“This being human is a guest house.” – Rumi
First thought: it’s steeper than I imagined. So very like me to underestimate a mountain. A year ago, maybe two, some friends and I tackled the Appalachian mountains, just a leisurely 21-mile trek. By journey’s end, we were soaked and miserable.
But the Black Forest is more beautiful than the Appalachian mountains, and today’s hike will only stretch one or two miles (cannot really figure out kilometers yet). But the trees splay their gnarly fingers from black soil. The view stretches below, a city in miniature.
A fluffy corgi bounds toward me, its tongue flapping in the wind. Told you I smelled magic here.
I reach the crest of the mountain and climb next a look-out tower where I have a brief conversation with two girls from Michigan. The bird’s nest is a rickety structure, and I fear falling. Though it’s breath-taking, to tower so high, to look down and see birds gliding far beneath your feet. To feel something entirely transcendent.
But I begin my decent: getting dark and the altitude is making me feel sick.
On the way down, you notice the alternative routes rogue teens have tread. On the rocks, graffiti symbolism evoking death. At the path’s entrance, a witch misleading whomever dare enter the woods.
The locals have put their various special touches upon these paths to ensure they are especially creepy.
Back in the hostel now, chowing down on a few wurste. The Black Forest Hostel is a pleasant place, very homey, including a kitchen, a pool table, and cozy living quarters (which you share with 20 strangers).
On the second floor hangs a wooden plaque, painted with the following poem by Rumi:
This being human is a guest house.
Every morning a new arrival.
A joy, a depression, a meanness,
some momentary awareness comes
as an unexpected visitor.
Welcome and entertain them all!
Even if they are a crowd of sorrows,
who violently sweep your house
empty of its furniture,
still, treat each guest honorably.
He may be clearing you out
for some new delight.
The dark thought, the shame, the malice.
meet them at the door laughing and invite them in.

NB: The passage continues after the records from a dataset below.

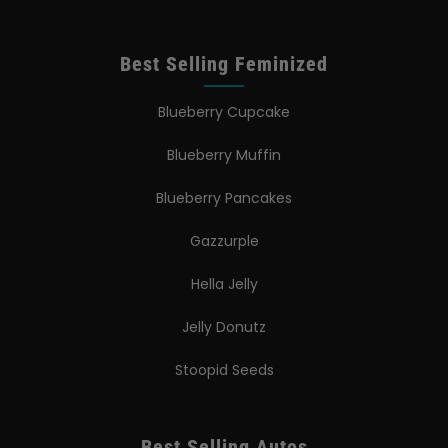
Best Selling Feminized
Blueberry Cupcake
Blueberry Muffin
Blueberry Pancakes
Gazzurple
Hella Jelly
Jelly Donutz
Stoopid Seeds
Best Selling Autos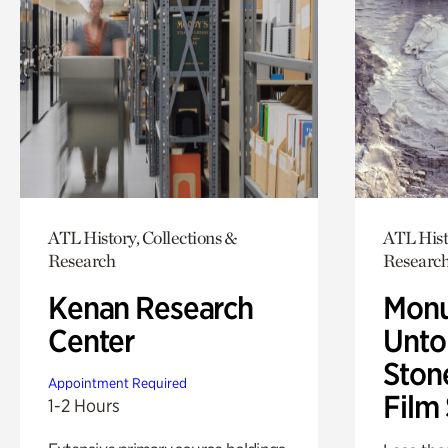
ATL History, Collections &
ATL Hist
Research
Researc
Kenan Research
Monu
Center
Untol
Ston
Appointment Required
Film
1-2 Hours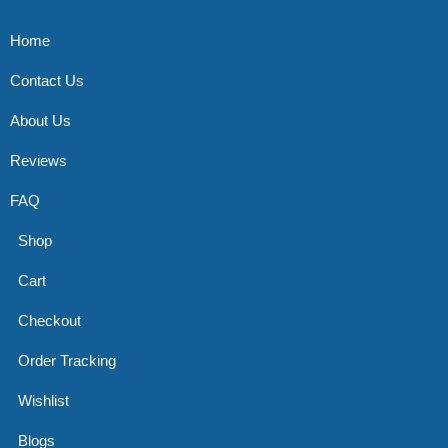
Home
Contact Us
About Us
Reviews
FAQ
Shop
Cart
Checkout
Order Tracking
Wishlist
Blogs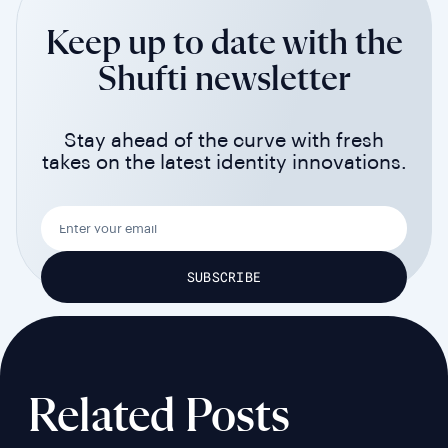
Keep up to date with the
Shufti newsletter
Stay ahead of the curve with fresh
takes on the latest identity innovations.
Related Posts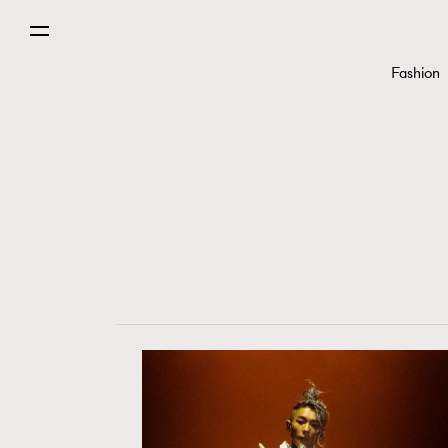
Fashion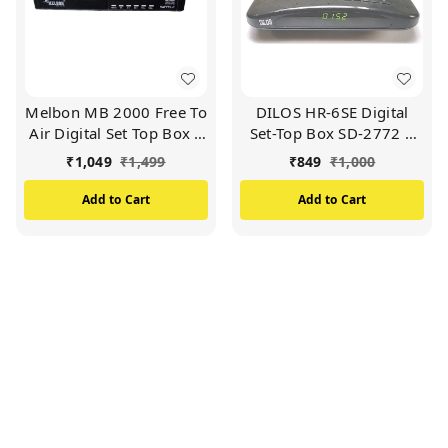
Melbon MB 2000 Free To
DILOS HR-6SE Digital
Air Digital Set Top Box |
Set-Top Box SD-2772 |
High Quality Picture |
Free-to-Air MPEG-2 | Get
₹
1,049
₹
1,499
₹
849
₹
1,000
1200 Channels (Black)
Lifetime Free TV / FM
999 Channels From DD
Add to Cart
Add to Cart
Free Dish (No Monthly
Charges) (Black)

Be grateful for whatever comes.
because each has been sent
as a guide from beyond.
-Rumi, The Guest House-
Day 2: Mostly worked on fiction and went eventually to a poetry slam. The poetry slam occurred at the Rang Teng Teng, and I had the pleasure to speak with other Americans, some of whom bought me free drinks. Always wonderful to meet poets abroad.
Day 3, 8:05am
I sit above Freiburg, a monstrous buzz rising from the buildings far below.
This city is no landscape painting, cannot be captured like a photograph now or now or now or now. The city breathes, changing with each instance. The city grows, its limbs spiraling up mountainsides. You can never define this city but by its smallest moments.
So true also for the human, for we are not portraits. We change each moment. We grow. Identity is too fluid to pin down, an ever-changing magic word you cannot pronounce correctly. Each second is a deliberate reality, a conscious memorial of now, now, now. We may not be still, somewhere a small hum emanating always from our chests. Hear that? This is a song that never repeats the same notes, melody wild as dandelions, formless as campfire smoke.